**Work item**
Your output should be each line from the material below that has the word "Tema".

====== Material supplied

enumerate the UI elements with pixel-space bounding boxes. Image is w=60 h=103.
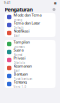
button[interactable]: Tema dan Latar <box>4 21 56 29</box>
button[interactable]: Tampilan <box>4 40 56 48</box>
staticText: Normal <box>14 53 23 57</box>
staticText: Tampilan <box>14 39 30 45</box>
staticText: 9:41 <box>4 1 11 5</box>
staticText: Default <box>14 26 24 30</box>
staticText: Notifikasi <box>14 28 30 34</box>
staticText: Pusat bantuan <box>14 77 33 81</box>
staticText: Dikelola <box>14 61 25 65</box>
staticText: Bantuan <box>14 71 28 77</box>
staticText: Suara <box>14 47 24 53</box>
button[interactable]: Notifikasi <box>4 29 56 37</box>
staticText: Mode dan Tema <box>14 12 42 18</box>
staticText: Aktif <box>14 69 20 73</box>
staticText: Versi 1.0 <box>14 85 27 89</box>
button[interactable]: Suara <box>4 48 56 56</box>
staticText: Privasi <box>14 55 26 61</box>
button[interactable]: Mode dan Tema <box>4 13 56 21</box>
button[interactable]: Tentang <box>4 80 56 88</box>
staticText: Keamanan <box>14 63 32 69</box>
button[interactable]: Keamanan <box>4 64 56 72</box>
button[interactable]: Privasi <box>4 56 56 64</box>
staticText: ▮▮ <box>54 2 56 4</box>
button[interactable]: Search <box>52 8 56 11</box>
staticText: Otomatis <box>14 45 25 49</box>
staticText: Pengaturan <box>4 6 32 13</box>
button[interactable]: Bantuan <box>4 72 56 80</box>
staticText: Tema dan Latar <box>14 20 41 26</box>
staticText: Tentang <box>14 79 27 85</box>
staticText: Terang <box>14 18 23 22</box>
staticText: Aktif <box>14 34 20 38</box>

============

**Output of the exercise**
button[interactable]: Tema dan Latar <box>4 21 56 29</box>
staticText: Mode dan Tema <box>14 12 42 18</box>
button[interactable]: Mode dan Tema <box>4 13 56 21</box>
staticText: Tema dan Latar <box>14 20 41 26</box>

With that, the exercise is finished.